Legal Job Market Update
Key points from February 2017 as follows:
* The demand for staff generally has increased in line with the seasonal norm.
* Permanent recruitment has increased.
* Locum recruitment has increased but hourly rates have dropped in some areas.
* Wills and Probate locum and permanent roles have dropped off a bit and private client solicitors remain in demand.
* Conveyancing has picked up – both locum and permanent.
* Commercial Property roles remain at low levels.
* Litigation quiet.
* London market getting busier.
February 2017 has been the usual mixed month involving heavy bursts of work interspersed with quiet periods whilst everyone is off skiing!
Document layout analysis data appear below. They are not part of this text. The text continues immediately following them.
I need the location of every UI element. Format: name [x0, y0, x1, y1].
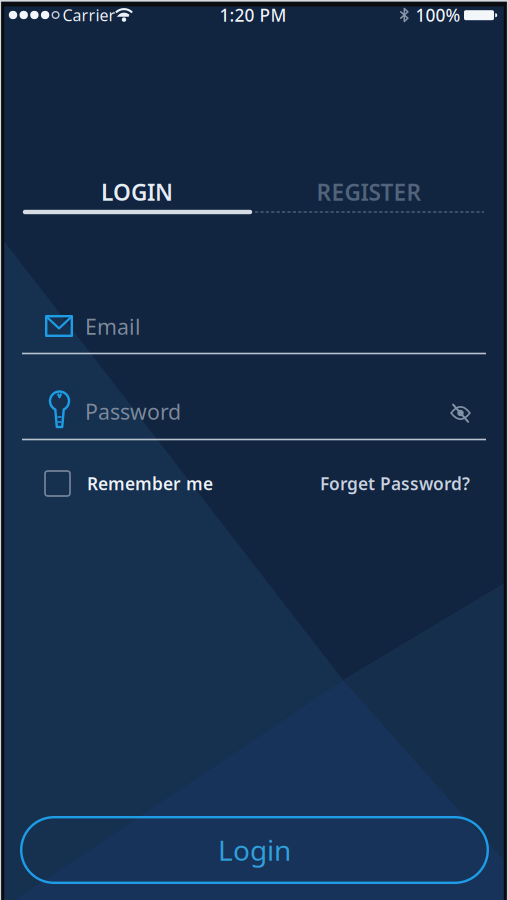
- staticText: Carrier: [62, 4, 116, 26]
- staticText: Login: [218, 831, 291, 869]
- button[interactable]: Login: [20, 816, 489, 884]
- staticText: 1:20 PM: [220, 4, 286, 26]
- button[interactable]: LOGIN: [24, 172, 250, 212]
- staticText: Email: [85, 312, 141, 341]
- button[interactable]: Remember me: [44, 466, 249, 500]
- staticText: Password: [85, 397, 181, 426]
- button[interactable]: Forget Password?: [310, 466, 470, 500]
- staticText: LOGIN: [101, 177, 173, 207]
- staticText: Remember me: [87, 472, 213, 495]
- button[interactable]: REGISTER: [256, 172, 482, 212]
- button[interactable]: Show password: [450, 402, 472, 424]
- staticText: 100%: [416, 4, 460, 26]
- staticText: Forget Password?: [320, 472, 470, 495]
- staticText: REGISTER: [316, 177, 422, 207]
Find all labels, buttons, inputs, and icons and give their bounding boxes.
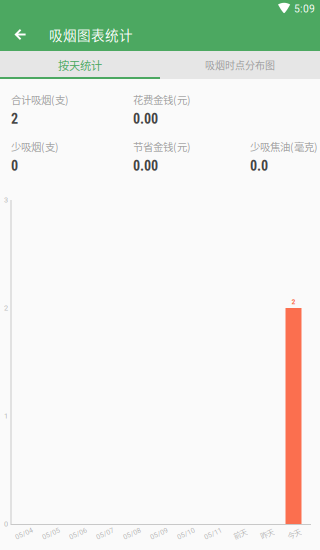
staticText: 按天统计 — [58, 57, 102, 73]
staticText: 0.00 — [133, 158, 158, 174]
staticText: 05/05 — [42, 529, 60, 538]
staticText: 0 — [4, 520, 8, 528]
staticText: 吸烟图表统计 — [49, 25, 133, 44]
staticText: 吸烟时点分布图 — [205, 58, 275, 72]
button[interactable]: Back — [5, 18, 35, 51]
button[interactable]: 按天统计 — [0, 51, 160, 79]
staticText: 05/06 — [68, 529, 88, 538]
button[interactable]: 吸烟时点分布图 — [160, 51, 320, 79]
staticText: 3 — [4, 196, 8, 204]
staticText: 0.0 — [250, 158, 268, 174]
staticText: 前天 — [233, 528, 247, 539]
staticText: 0 — [11, 158, 18, 174]
staticText: 1 — [4, 412, 8, 420]
staticText: 节省金钱(元) — [133, 139, 191, 154]
staticText: 05/10 — [176, 529, 196, 538]
staticText: 昨天 — [260, 528, 274, 539]
staticText: 少吸焦油(毫克) — [250, 139, 318, 154]
staticText: 2 — [4, 304, 8, 312]
staticText: 2 — [11, 111, 18, 127]
staticText: 05/04 — [14, 529, 34, 538]
staticText: 少吸烟(支) — [11, 139, 59, 154]
staticText: 合计吸烟(支) — [11, 92, 69, 107]
staticText: 05/07 — [96, 529, 114, 538]
staticText: 5:09 — [294, 3, 315, 15]
staticText: 今天 — [287, 528, 301, 539]
staticText: 2 — [292, 297, 296, 306]
staticText: 05/11 — [204, 529, 222, 538]
staticText: 0.00 — [133, 111, 158, 127]
staticText: 05/09 — [150, 529, 168, 538]
staticText: 05/08 — [122, 529, 142, 538]
staticText: 花费金钱(元) — [133, 92, 191, 107]
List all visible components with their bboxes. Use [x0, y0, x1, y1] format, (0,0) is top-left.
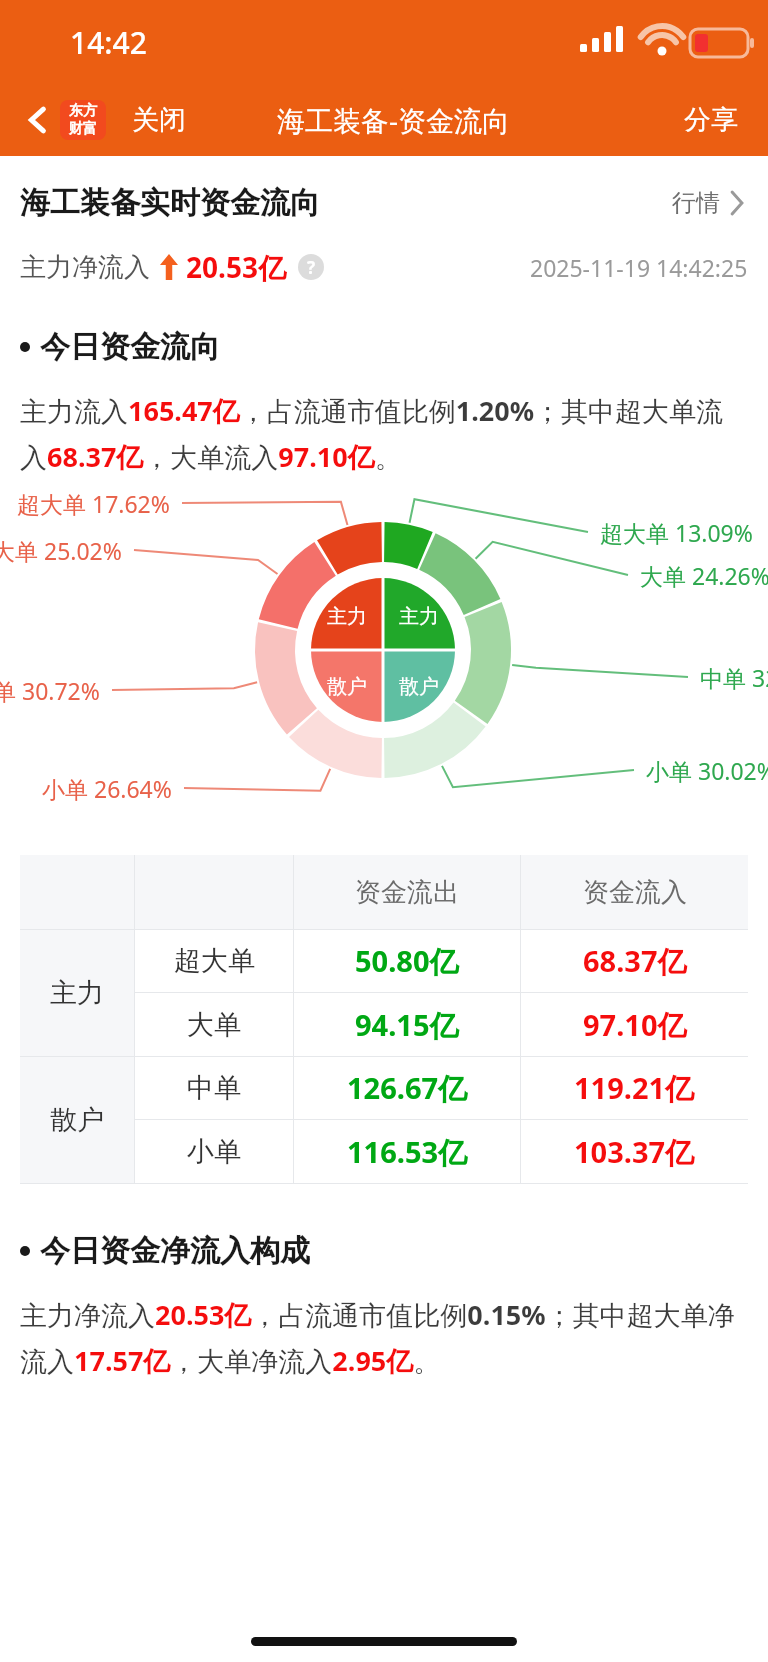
- staticText: 大单: [187, 1008, 241, 1042]
- staticText: 50.80亿: [355, 941, 459, 981]
- staticText: 分享: [684, 103, 738, 137]
- staticText: 主力净流入: [20, 251, 150, 284]
- staticText: 主力流入165.47亿，占流通市值比例1.20%；其中超大单流入68.37亿，大…: [20, 392, 748, 475]
- staticText: 116.53亿: [347, 1132, 468, 1172]
- staticText: 119.21亿: [574, 1068, 695, 1108]
- staticText: 主力净流入20.53亿，占流通市值比例0.15%；其中超大单净流入17.57亿，…: [20, 1296, 748, 1379]
- staticText: ?: [307, 256, 316, 279]
- staticText: 今日资金流向: [40, 328, 220, 366]
- staticText: 94.15亿: [355, 1005, 459, 1045]
- staticText: 小单: [187, 1135, 241, 1169]
- staticText: 海工装备实时资金流向: [20, 184, 320, 222]
- staticText: 68.37亿: [583, 941, 687, 981]
- staticText: 中单: [187, 1071, 241, 1105]
- staticText: 今日资金净流入构成: [40, 1232, 310, 1270]
- staticText: 资金流出: [355, 876, 459, 909]
- staticText: 资金流入: [583, 876, 687, 909]
- button[interactable]: 分享: [680, 99, 742, 141]
- staticText: 主力: [50, 976, 104, 1010]
- button[interactable]: 海工装备-资金流向: [277, 101, 511, 139]
- staticText: 关闭: [132, 103, 186, 137]
- button[interactable]: 东方财富: [60, 100, 106, 140]
- button[interactable]: 行情: [668, 184, 748, 222]
- staticText: 103.37亿: [574, 1132, 695, 1172]
- button[interactable]: 说明: [298, 254, 324, 280]
- staticText: 20.53亿: [186, 248, 286, 286]
- staticText: 财富: [69, 120, 97, 138]
- staticText: 2025-11-19 14:42:25: [530, 252, 748, 283]
- staticText: 散户: [50, 1103, 104, 1137]
- staticText: 海工装备-资金流向: [277, 101, 511, 139]
- staticText: 97.10亿: [583, 1005, 687, 1045]
- button[interactable]: Back: [16, 98, 60, 142]
- staticText: 超大单: [174, 944, 255, 978]
- button[interactable]: 关闭: [128, 95, 190, 145]
- staticText: 行情: [672, 188, 720, 218]
- staticText: 东方: [69, 102, 97, 120]
- staticText: 126.67亿: [347, 1068, 468, 1108]
- staticText: 14:42: [70, 22, 147, 63]
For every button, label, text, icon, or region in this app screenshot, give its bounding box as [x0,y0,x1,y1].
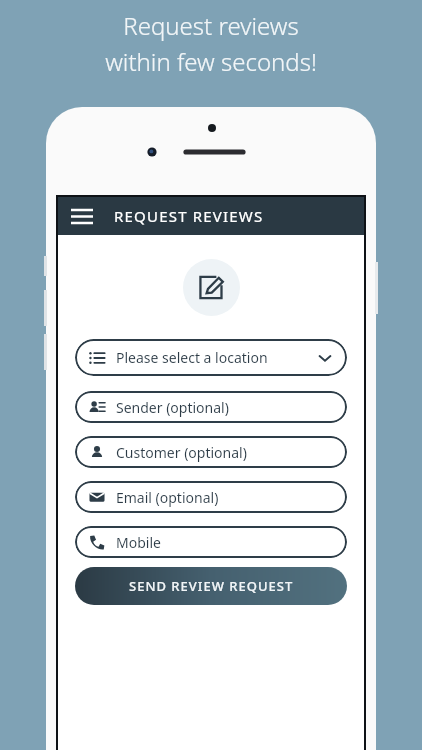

Locum assignment levels have increased again – compared with February 2016 we saw an increase of 10%. The number of law firms looking to take consultants with a following of clients have dropped off which is good to see (we do not include these roles in our vacancy statistics as they are not technically job vacancies). On the permanent side there has been a wide mix of work across England and Wales. On the locum conveyancing side we have seen hourly rates dropping due to the level of competition.
Out of the 73 new vacancies posted in February, 15 of them were in Greater London and 28 in the South East. 15 were conveyancing vacancies and 6 were wills & probate posts.
A summary of work we did in February is below.
February 2017 – Summary:
* Permanent vacancies up
* Locum assignments up
* London vacancies: 151
* South East: 335
* South West: 82
* Midlands: 57
* North West: 81
* North East: 36
* Wales: 19
* Market outlook – vacancies continue to increase – this is the standard annual recruitment cycle. No other major changes noted.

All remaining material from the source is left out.